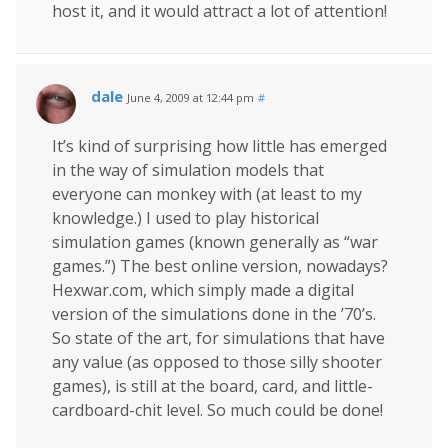
host it, and it would attract a lot of attention!
dale
June 4, 2009 at 12:44 pm
#
It’s kind of surprising how little has emerged
in the way of simulation models that
everyone can monkey with (at least to my
knowledge.) I used to play historical
simulation games (known generally as “war
games.”) The best online version, nowadays?
Hexwar.com, which simply made a digital
version of the simulations done in the ’70’s.
So state of the art, for simulations that have
any value (as opposed to those silly shooter
games), is still at the board, card, and little-
cardboard-chit level. So much could be done!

····················

REQUIREMENT: In the records above, find each line with the word "that" and copy it out.

REPLY TO THE EXERCISE:
in the way of simulation models that
So state of the art, for simulations that have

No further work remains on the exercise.